EXERCISE INPUT >>
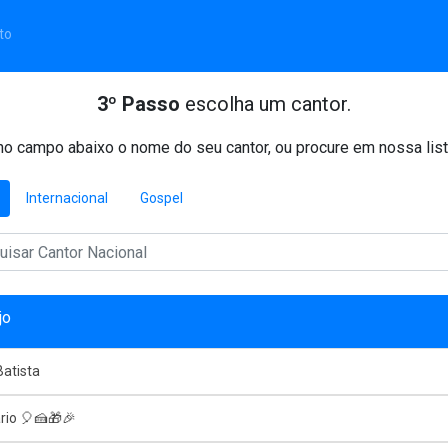
to
3º Passo
escolha um cantor.
o campo abaixo o nome do seu cantor, ou procure em nossa list
Internacional
Gospel
jo
atista
rio 🎈🍰🎁🎉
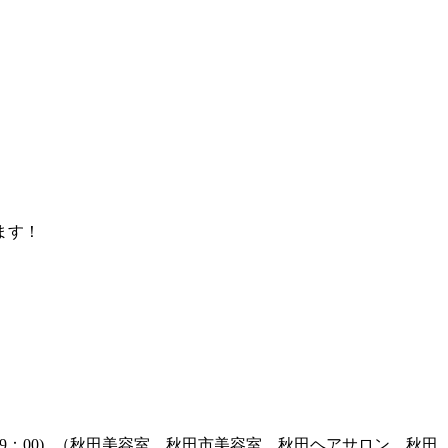
ます！
0：00～19：00) （秋田美容室、秋田市美容室、秋田ヘアサロン、秋田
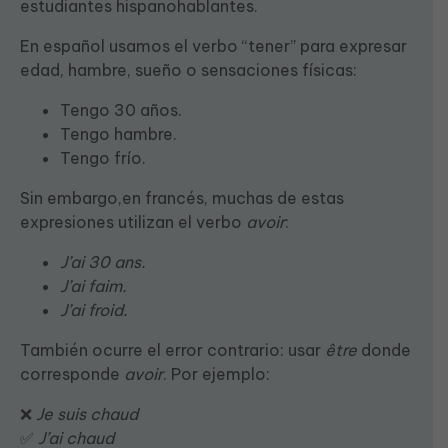
estudiantes hispanohablantes.
En español usamos el verbo “tener” para expresar
edad, hambre, sueño o sensaciones físicas:
Tengo 30 años.
Tengo hambre.
Tengo frío.
Sin embargo,en francés, muchas de estas
expresiones utilizan el verbo
avoir
:
J’ai 30 ans.
J’ai faim.
J’ai froid.
También ocurre el error contrario: usar
être
donde
corresponde
avoir
. Por ejemplo:
❌
Je suis chaud
✅
J’ai chaud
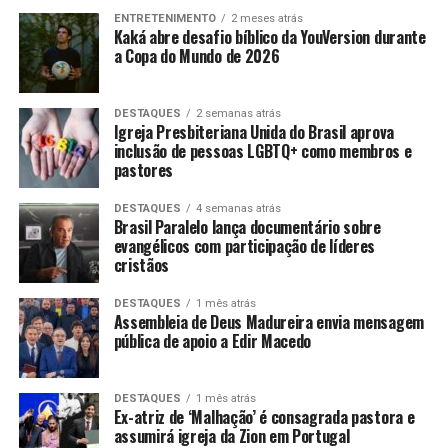
ENTRETENIMENTO
2 meses atrás
Kaká abre desafio bíblico da YouVersion durante
a Copa do Mundo de 2026
DESTAQUES
2 semanas atrás
Igreja Presbiteriana Unida do Brasil aprova
inclusão de pessoas LGBTQ+ como membros e
pastores
DESTAQUES
4 semanas atrás
Brasil Paralelo lança documentário sobre
evangélicos com participação de líderes
cristãos
DESTAQUES
1 mês atrás
Assembleia de Deus Madureira envia mensagem
pública de apoio a Edir Macedo
DESTAQUES
1 mês atrás
Ex-atriz de ‘Malhação’ é consagrada pastora e
assumirá igreja da Zion em Portugal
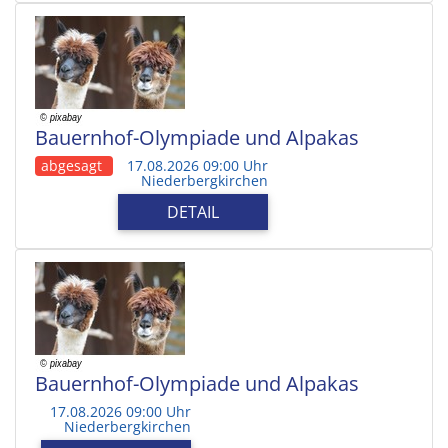
Bauernhof-Olympiade und Alpakas
abgesagt
17.08.2026 09:00 Uhr
Niederbergkirchen
DETAIL
Bauernhof-Olympiade und Alpakas
17.08.2026 09:00 Uhr
Niederbergkirchen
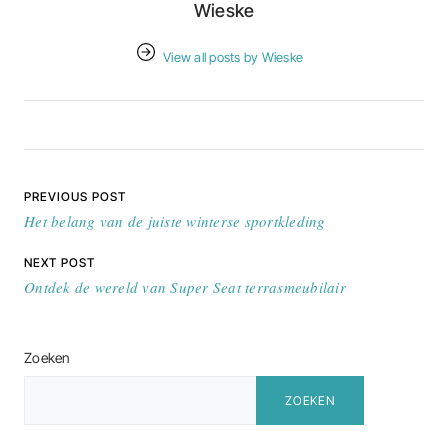
Wieske
View all posts by Wieske
Bericht navigatie
PREVIOUS POST
Het belang van de juiste winterse sportkleding
NEXT POST
Ontdek de wereld van Super Seat terrasmeubilair
Zoeken
ZOEKEN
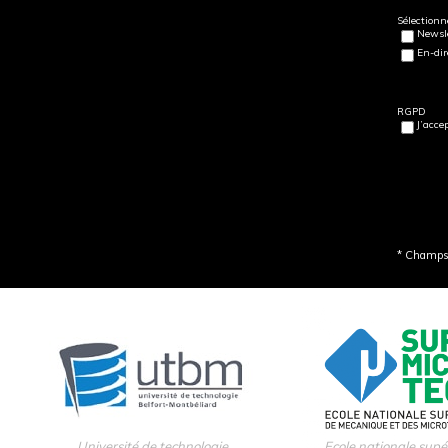
Sélectionne
Newsle
En-dir
RGPD
J’acce
* Champs 
Université de technologie
Ecole nationale supé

WHAT YOU NEED TO DO >> All of the preceding material should be output verbatim, with the pictures excluded.

REPLY >>
to
3º Passo
escolha um cantor.
o campo abaixo o nome do seu cantor, ou procure em nossa list
Internacional
Gospel
jo
atista
rio 🎈🍰🎁🎉
ます！
0：00～19：00) （秋田美容室、秋田市美容室、秋田ヘアサロン、秋田
estudiantes hispanohablantes.
En español usamos el verbo “tener” para expresar
edad, hambre, sueño o sensaciones físicas:
Tengo 30 años.
Tengo hambre.
Tengo frío.
Sin embargo,en francés, muchas de estas
expresiones utilizan el verbo
avoir
:
J’ai 30 ans.
J’ai faim.
J’ai froid.
También ocurre el error contrario: usar
être
donde
corresponde
avoir
. Por ejemplo:
❌
Je suis chaud
✅
J’ai chaud
ENTRETENIMENTO
2 meses atrás
Kaká abre desafio bíblico da YouVersion durante
a Copa do Mundo de 2026
DESTAQUES
2 semanas atrás
Igreja Presbiteriana Unida do Brasil aprova
inclusão de pessoas LGBTQ+ como membros e
pastores
DESTAQUES
4 semanas atrás
Brasil Paralelo lança documentário sobre
evangélicos com participação de líderes
cristãos
DESTAQUES
1 mês atrás
Assembleia de Deus Madureira envia mensagem
pública de apoio a Edir Macedo
DESTAQUES
1 mês atrás
Ex-atriz de ‘Malhação’ é consagrada pastora e
assumirá igreja da Zion em Portugal
Bauernhof-Olympiade und Alpakas
abgesagt
17.08.2026 09:00 Uhr
Niederbergkirchen
DETAIL
Bauernhof-Olympiade und Alpakas
17.08.2026 09:00 Uhr
Niederbergkirchen
Wieske
View all posts by Wieske
Bericht navigatie
PREVIOUS POST
Het belang van de juiste winterse sportkleding
NEXT POST
Ontdek de wereld van Super Seat terrasmeubilair
Zoeken
ZOEKEN
Sélectionne
Newsle
En-dir
RGPD
J’acce
* Champs 
Université de technologie
Ecole nationale supé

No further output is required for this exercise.